Entretanto nota-se também que há muito espaço vazio. A academia, construída para 600 estudantes, atualmente não é frequentada por mais do que 150. Desde o escândalo de 2003, os órgãos de ensino se tornaram bem mais restritivos com a liberação da escolaridade regular.

Respostas fáceis do extremismo

Apesar de tudo, as famílias extremamente religiosas ainda se mantêm em Bonn. Seus filhos frequentam agora escolas alemãs comuns. Numa delas, próxima à Academia Fahd, a taxa de colegiais de fé muçulmana é de 80%. Num dia de portas abertas no fim de outubro, mulheres totalmente veladas tomam café com bolo juntamente com os filhos.

Mas a diretora enfatiza o fato de que, ao conversar com os professores, essas mães retiram o véu – afinal, a mímica facial é uma parte importante da comunicação. Ela não percebe qualquer influência de pregadores fundamentalistas sobre seu corpo discente.
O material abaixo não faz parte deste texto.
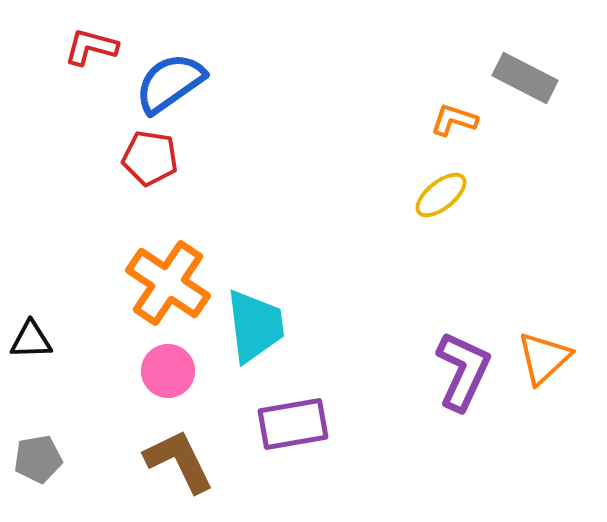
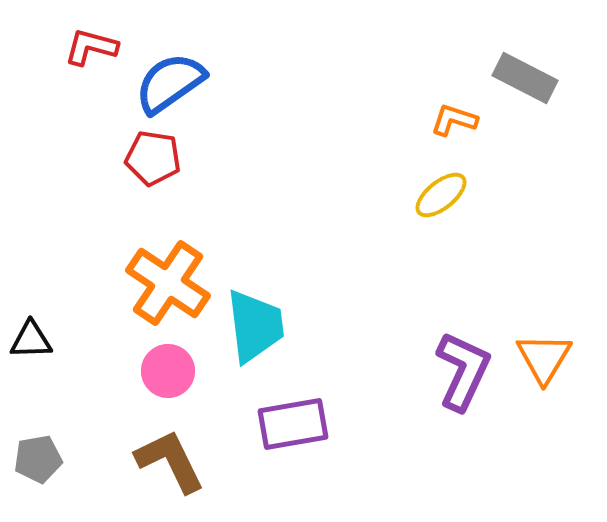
red pentagon: moved 3 px right
orange triangle: rotated 16 degrees counterclockwise
brown L-shape: moved 9 px left
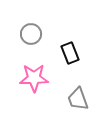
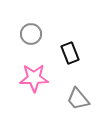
gray trapezoid: rotated 20 degrees counterclockwise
Por outro lado, a educadora registra um interesse crescente por questões de religião e política – por exemplo, pelos conflitos na Síria e no Iraque, ou pelo "Estado Islâmico" (EI). Por vezes, os alunos tentam provocar, repetindo teses que escutaram na mesquita ou em suas famílias.

Um tanto resignada, a diretora constata que as coisas são fáceis para o extremismo, pois oferece explicações simples para um mundo complicado. E dá uma orientação forte, ao dizer explicitamente o que supostamente é certo ou errado.